Soil ours, water ours, ours are these forests; our forefathers raised them, it's we who must protect them. This old Chipko song, translated from Garhwali, drives home the vital message of the trailblazing movement which took off in the early 1970s in the hill regions of what is now the state of Uttarakhand. Courageous, resolute women formed the backbone of the struggle, which involved hugging trees to prevent contractors licensed by the government from clearing forests. It is this key message of community sovereignty – a prerequisite for ecological democracy – that constitutes the predominant motif and the core wisdom of the Anil Agarwal Reader, a three volume compilation of articles and editorials by the pioneering environmentalist who preferred to call himself a journalist. Though these articles address issues that were of contemporary interest in the nineties, their relevance to today's grim reality reminds us that not much has changed.

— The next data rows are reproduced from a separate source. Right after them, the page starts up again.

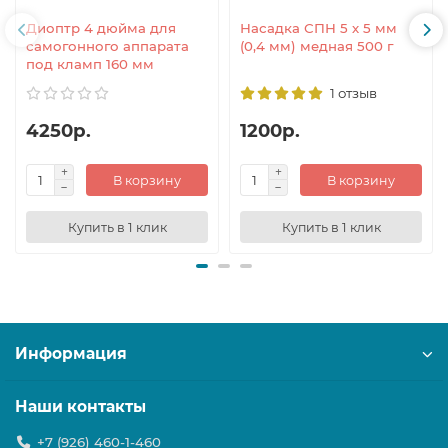
Диоптр 4 дюйма для
Насадка СПН 5 х 5 мм
самогонного аппарата
(0,4 мм) медная 500 г
под кламп 160 мм
1 отзыв
4250р.
1200р.
В корзину
В корзину
Купить в 1 клик
Купить в 1 клик
Информация
Наши контакты
+7 (926) 460-1-460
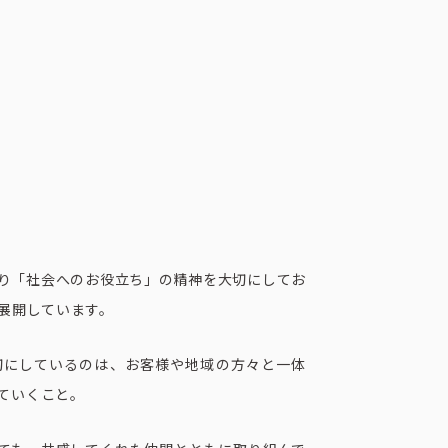
ートブック
り「社会へのお役立ち」の精神を大切にしてお
を展開しています。
切にしているのは、お客様や地域の方々と一体
ていくこと。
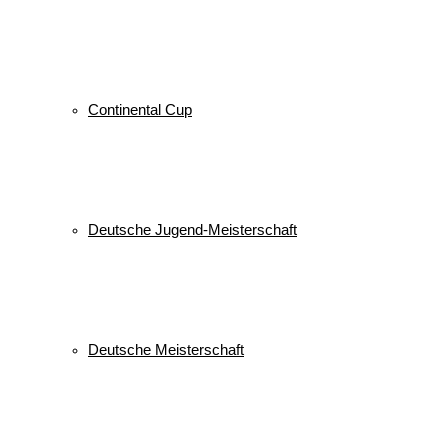
Continental Cup
Deutsche Jugend-Meisterschaft
Deutsche Meisterschaft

Founder of the Centre for Science and Environment (CSE), India's leading environmental group, Agarwal's life was dedicated to fighting the environmental crisis head on by writing about and campaigning for innovative approaches to deep-rooted problems. Whether he was writing about the path-breaking Chipko movement, bringing out CSE's influential State of India's Environment Citizens' Reports or travelling across rural India to document community-based environmental regeneration efforts, Agarwal's passion for the interests of the poor who are entirely dependent on their natural resource base guided his vision for the environment. In his own words, as quoted in the CSE tribute in their 2000-2002 annual report:
I have never been worried about the Earth. I'm worried about human beings. I was trying to understand what India is all about, what India's people are all about. And that is how I stumbled upon the Earth. I realised that they have a deep relationship with the Earth, and that is why Earth became important to me.
Laced with a scathing candour and an irrepressible optimism, the elegantly produced Anil Agarwal Reader is a trove of information, knowledge and solutions for such an environmentalism as if people mattered. The first volume of the reader contains Agarwal's writings published between 1991-1994 in a column called 'Green Politics' in the Delhi edition of The Economic Times, while the second and third volumes consist of his editorials in the period 1995-2001 in the science and environment fortnightly Down To Earth published by CSE. Peppered with stories of an India trapped in a quagmire of material deprivation, environmental poverty, bureaucratic webs and, most importantly, mental stupor, Agarwal's articles employ real life experiences and hard hitting facts to bring us face to face with the depressing reality of our current condition. And crucially, based on practical solutions and real world success stories, he goes beyond today's cynicism and desperation, to challenge, inspire, indeed, give us the confidence to build a future with democracy at our grassroots.